Feed on

The bulk of my years on the Internet thus far have been spent in communities of genial, like-minded misanthropes who bonded while rolling their eyes over misused apostrophes on gas-station whiteboards, grizzling about people who stand on the wrong side of the escalator, squawking about roadhog SUV drivers, and tutting at the guy whose kid is eating fistfuls of Cheerios straight out of the box in the supermarket.

At first,I was overjoyed to find this commonality with groups of smart, witty people who expressed their irritations so eloquently, but now, I'm afraid I've gotten too comfortable with this sense of validation of curmudgeonhood. I fear that stirring my own deep, still pool of bile and allowing it to spew out my fingertips in a fountain of snark has become a horrible habit. Sneering thoughts and occasionally scathing observations have become something like my default response these days, and I'm not so sure I like myself this way.

I've never been what you'd call a Pollyanna. In highschool, I described myself as a benevolent misanthrope. I believed wholehearted and loudly in various humanitarian social policies, but overall, I detested most people as a species. Like a chow-dog, I was fiercely loyal and ridiculously affectionate toward my family and friends, but raised my metaphorical hackles at any and all suspicious interlopers.

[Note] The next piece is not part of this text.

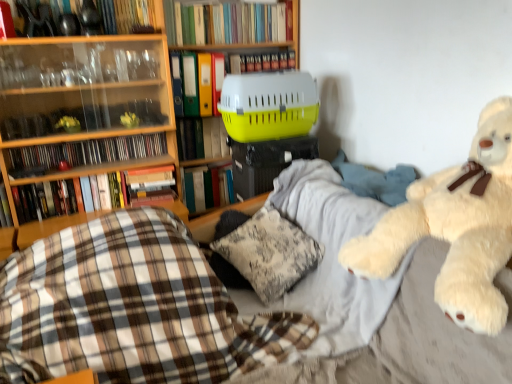 From a real-world perspective, locate any blank space above hardcover book at upper center, which appears as the 1th book when viewed from the top, in the image.

[(0.451, -0.001)] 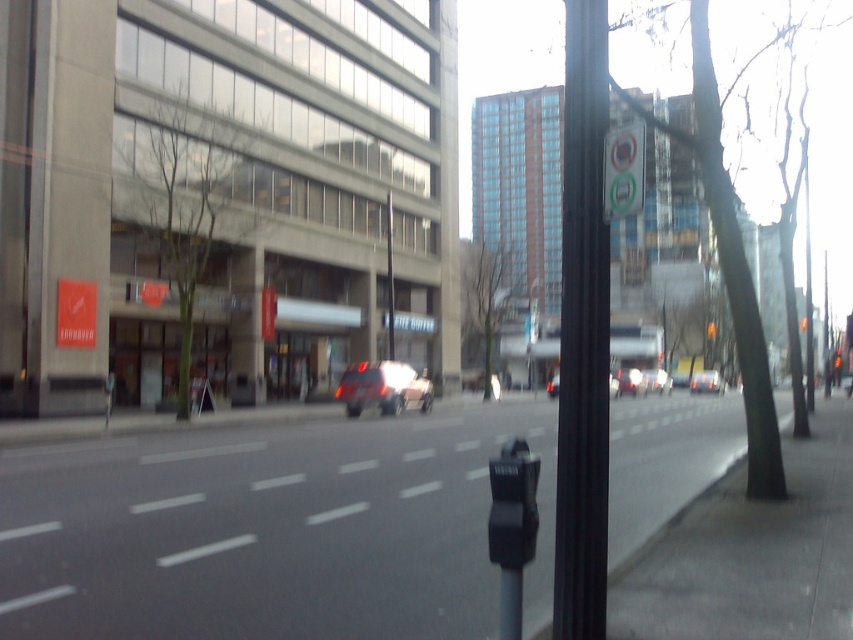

In many ways, the Internet has been a great match for my introverted, judgmental personality. People lay a lot right out there on the table and reveal more than they typically do in real life. Typically speaking, you'll find out from someone online what their stance is on abortion, whether they like cats or dogs, and if they feel violently about whether one should say “soda” or “pop.” You can easily determine that the person posting is a wet hen who believes she's a “faerie” with “magickal” powers and a cat sweatshirt, or an Ayn Rand-thumping, combat-boot-stamping, world-weary, hardened character, age 19. You can, to a great extent, determine whether or not you “like” someone in pretty short order.

Most of the time, I'm well in favor of this—it saves the experience of spending a great deal of time around somebody, only to find out that they are The Crazy, extraordinarily irritating, or come with a complete, matching set of Drama, batteries included. I remember in college, when I was a much less guarded woman, having to go to fairly significant lengths to extricate myself from a couple of vampirous friendships. More than a few of my post-college friendships began online, and I got a sense of, “yeah, she's pretty cool—we could party” before we met up in person. I'm grateful for and happy about these friendships, and the fact that they came about in part by the “preview friend” feature of internet socializing doesn't devalue the relationship one bit.

However, and this is the big however, I notice that a lot of the self-selecting communities that I'm a part of tend to encourage their members' not-so-secret bile reservoirs, and that the support of a large community of like-minded misanthropes seems to encourage and breed a kind of outspoken meanness that I cannot see as being at all healthy. When I catch myself expressing the darker reaches of my own disgruntlement—grizzling about an irritating, avuncular co-worker who imposes himself upon my time with inane small-talk, or mocking some random guy's mullet or some random girl's hearts-and-flowers-pink-cotton-candy LJ I start to suspect that spending a lot of time supporting other peoples' bad attitudes and feeding my own crankiness is making me a much less human person.

I'm too quick to snap to irritation these days, too quick to sneer, too quick to formulate a rant, rather than just take deep breaths and let the petty shit flow on down to the cesspool of intolerance where it belongs. Why should I get all het up about some jackass with the cell-phone and flash briefcase braying about his weekend plans on the subway? Why should I care about the most recent LJ Drama or Wankery. It's not like I can make the showoff shut off his cellphone and carry a more sensible bag, nor can I stop some 17-year-old from fucking her best friend's boyfriend, blogging about it, then getting caught and caught up in the resultant fallout. So really, since I can't do much to stop people from being ignorant, irritating fuckwits, I should get better at ignoring them and getting on with my own life.

It's easy to sneer when it's somebody else's problem. It's easy to scoff when it's not your friend. It's easy to roll your eyes when the other person will never see your face and can never kick you ass. Somehow, it's a lot harder not to take things personally and to live and let live.

I should definitely shut up with the ranting and whining, unless it's actually funny, unique, or I have a solution to the problem buried someplace among all the angst. I should just let stupid people stew in their own drool, as being an idiot is its own punishment. I should tend my own garden, and let others who thrive on turmoil burn themselves out. I should.

Whether I can and will remains to be seen, but at least I have managed to figure out what I should be doing.